Daddy Drivers are nothing new in F1. Last season’s least successful entrant for Williams Racing, Nicolas Latifi, has a father with shares in the McLaren Group. And while Lance Stroll (unfortunately nicknamed “Daddy Stroll”) shows potential, he could have been out long ago were it not for the fact his father owns the team. Even great drivers like Max Verstappen and Lando Norris could be considered Daddy Drivers to some extent, and one of the sport’s legends, Niki Lauda, paid his way in, too. As Alice admits (when asked why Mazepin was so easily pardoned by Haas), “I would like to think money has nothing to do with it, but these F1 teams are businesses and need funds to improve their on-track performance.” To even compete with Mercedes or Red Bull Racing in 2021, you might need to cash in a wealthy young driver.
But it’s Mazepin for whom the label most strongly sticks, especially for those who would rather see his F2 rival Callum Illot on the grid. Mazepin has proven his worth as a driver before, beating Illot on a few occasions, and he’s spent more time in Formula 1 cars than most other rookie drivers, finishing a respectable fifth out of 26 drivers in F2 last season (Ilott was second). Still, there’s no escaping the specter of his father’s influence, especially when there are more clear and consistent prospects waiting in the wings.
The most awkward case is Nikita’s teammate at Haas Racing, reigning F2 Champion Mick Schumacher (son of Michael), who couldn’t be more angelic, talented and beloved by general fan consensus. Mazepin has outwardly declared his job is “to out-perform Schumacher,” a driver who has unarguably earned his place on the grid through hard work and victory. Their team rivalry will have been fashioned into a tale of two dynasties, with the rich driving heritage of Schumacher in one corner and the corporate nouveau-riche of Mazepin in the other.
Mick’s father is an all-time great who is firmly in the Valhalla of Formula 1 heroes. Dmitry Mazepin, meanwhile, is a chemicals baron with a highly-publicized history of corruption scandals. In Mick Schumacher, Mazepin has unfortunately been paired with a driver many fans want to see succeed, resulting in what will undoubtedly be seen as a comic book-esque showdown of good versus evil. But what if the Russian does the unthinkable? What if he does well?

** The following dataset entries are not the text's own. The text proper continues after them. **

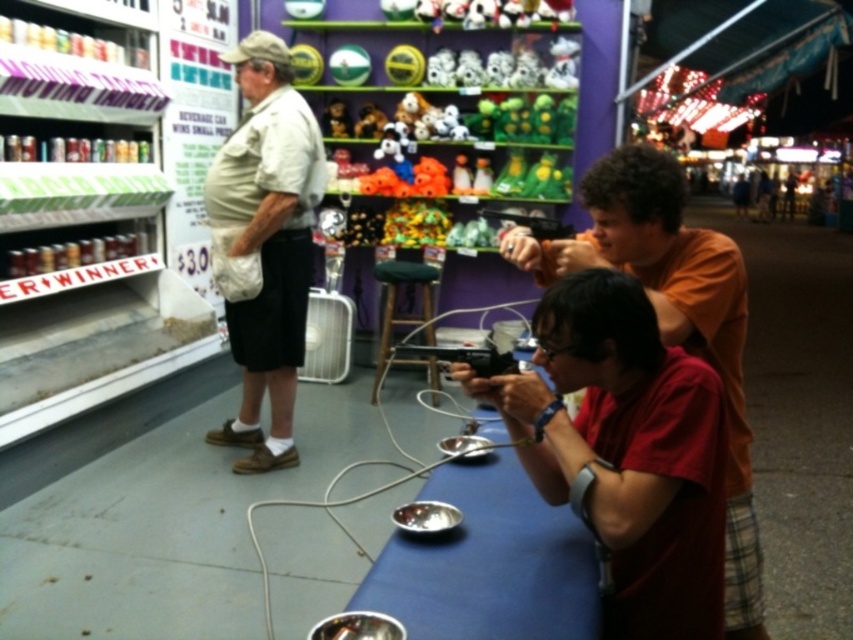 Question: Can you confirm if khaki cotton shirt at left is thinner than matte black gun at center?

Choices:
 (A) yes
 (B) no

Answer: (B)

Question: Does khaki cotton shirt at left have a larger size compared to orange cotton shirt at center?

Choices:
 (A) no
 (B) yes

Answer: (B)

Question: Which point appears farthest from the camera in this image?

Choices:
 (A) (410, 353)
 (B) (573, 232)
 (C) (547, 266)

Answer: (B)

Question: Can you confirm if khaki cotton shirt at left is positioned to the right of orange cotton shirt at center?

Choices:
 (A) yes
 (B) no

Answer: (B)

Question: Which point is closer to the camera taking this photo?

Choices:
 (A) (212, 436)
 (B) (515, 252)
 (C) (425, 355)

Answer: (C)

Question: Which point appears closest to the camera in this image?

Choices:
 (A) (480, 362)
 (B) (723, 241)
 (C) (276, 88)
 (D) (512, 220)

Answer: (A) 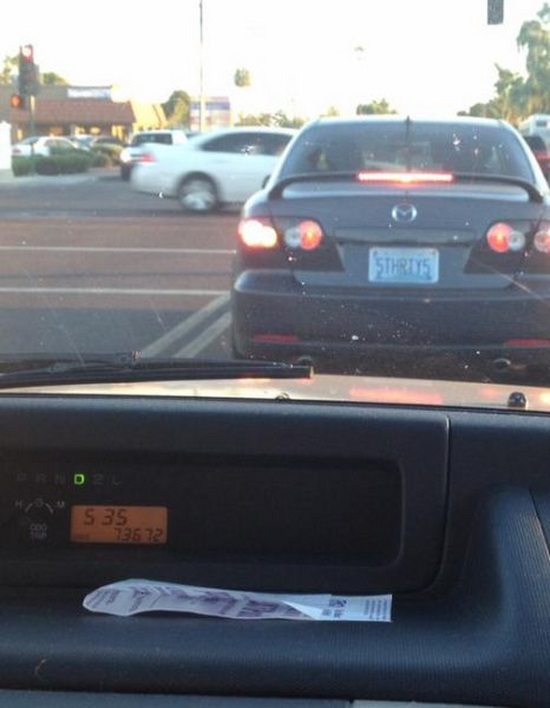 The image size is (550, 708). What are the coordinates of `clock` in the screenshot? It's located at (115, 513). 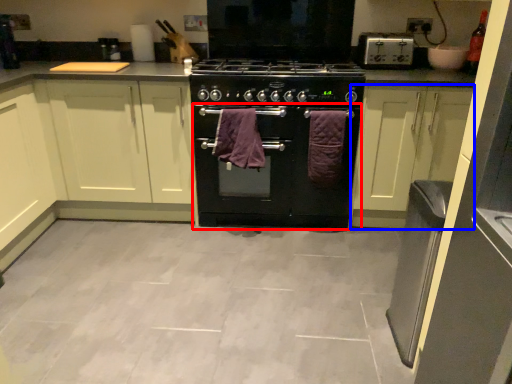 Question: Which point is closer to the camera, oven (highlighted by a red box) or cabinetry (highlighted by a blue box)?

Choices:
 (A) oven
 (B) cabinetry

Answer: (B) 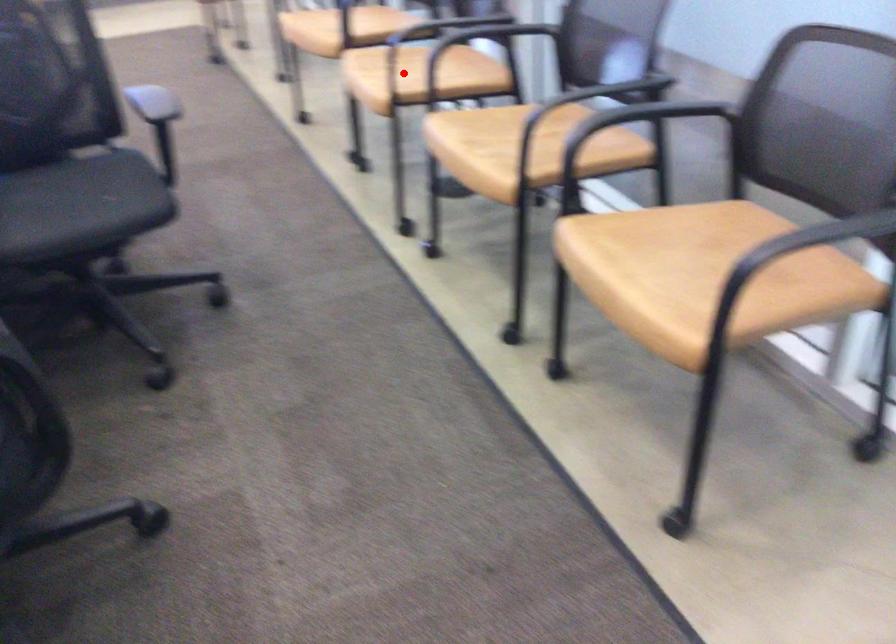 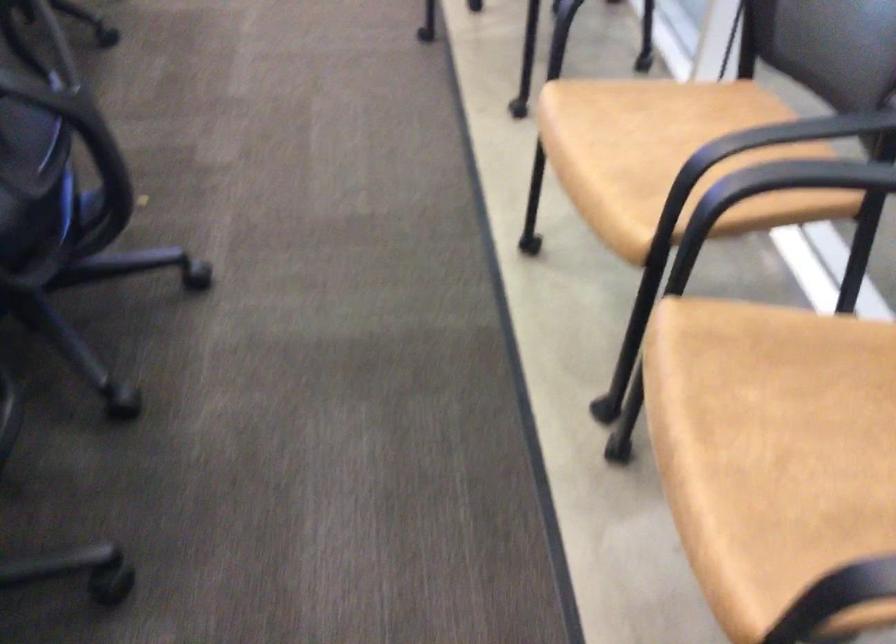 Question: I am providing you with two images of the same scene from different viewpoints. Given a red point in image1, look at the same physical point in image2. Is it:

Choices:
 (A) Closer to the viewpoint
 (B) Farther from the viewpoint

Answer: (A) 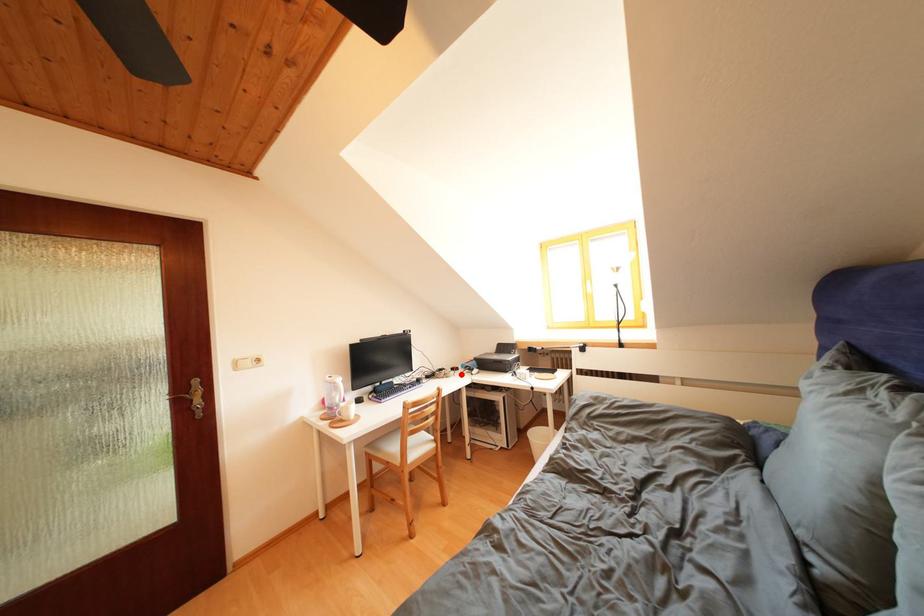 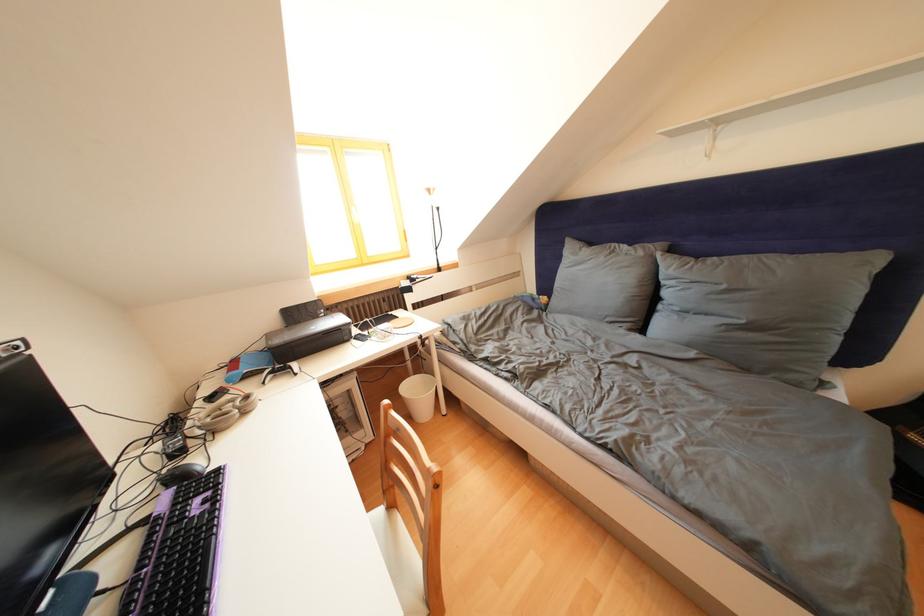 The point at the highlighted location is marked in the first image. Where is the corresponding point in the second image?

(220, 403) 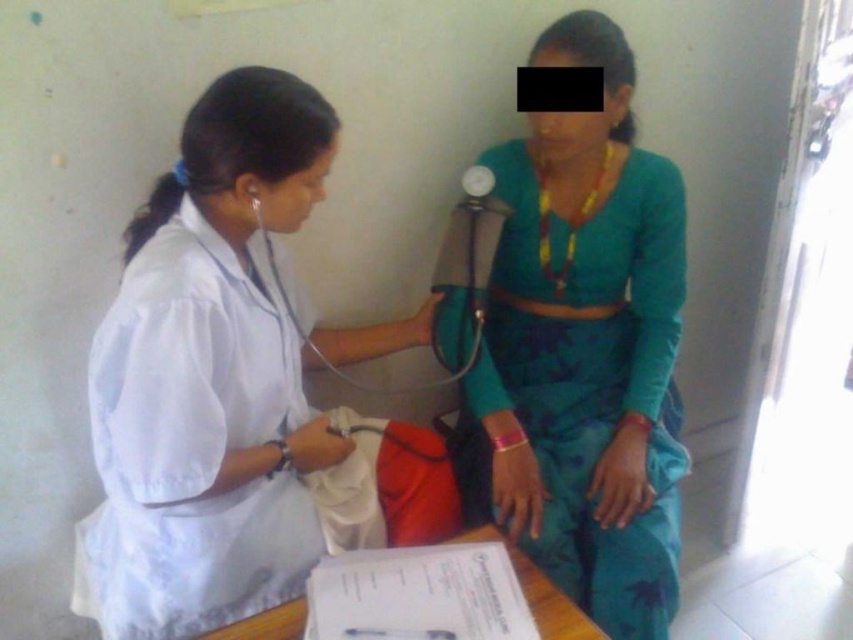 Can you confirm if white matte lab coat at center is taller than teal fabric dress at center?

No, white matte lab coat at center is not taller than teal fabric dress at center.

Looking at this image, does white matte lab coat at center come in front of teal fabric dress at center?

Yes, it is in front of teal fabric dress at center.

Is point (194, 227) less distant than point (556, 484)?

Yes.

Identify the location of white matte lab coat at center. The height and width of the screenshot is (640, 853). (x=236, y=388). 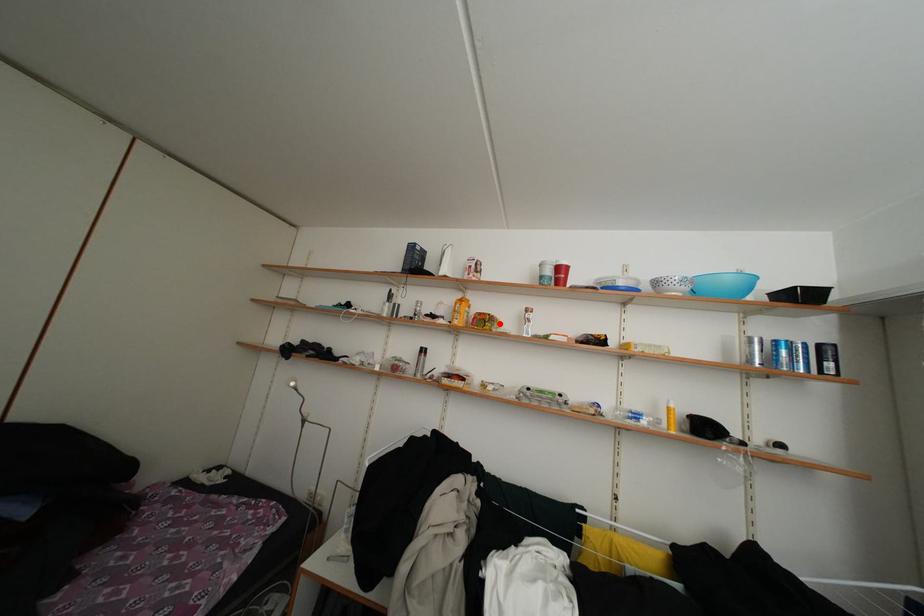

Haas’s team boss Guenther Steiner knows his driver has potential in 2021. If he can temper his ambitious attitude and set the right example — allow his driving to do the talking instead — fans might see him as more than the sum of his dad’s bank balance. And if Mazepin is happy playing this role, then all the better for those of us following the entertainment on Drive to Survive.
A villain can challenge the very nature of who, and what, our sporting heroes are, and motorsport fans finally get to see what that looks like. Mazepin may even surprise us. As the world champion himself, Lewis Hamilton, often says: “Diamonds are made under pressure.”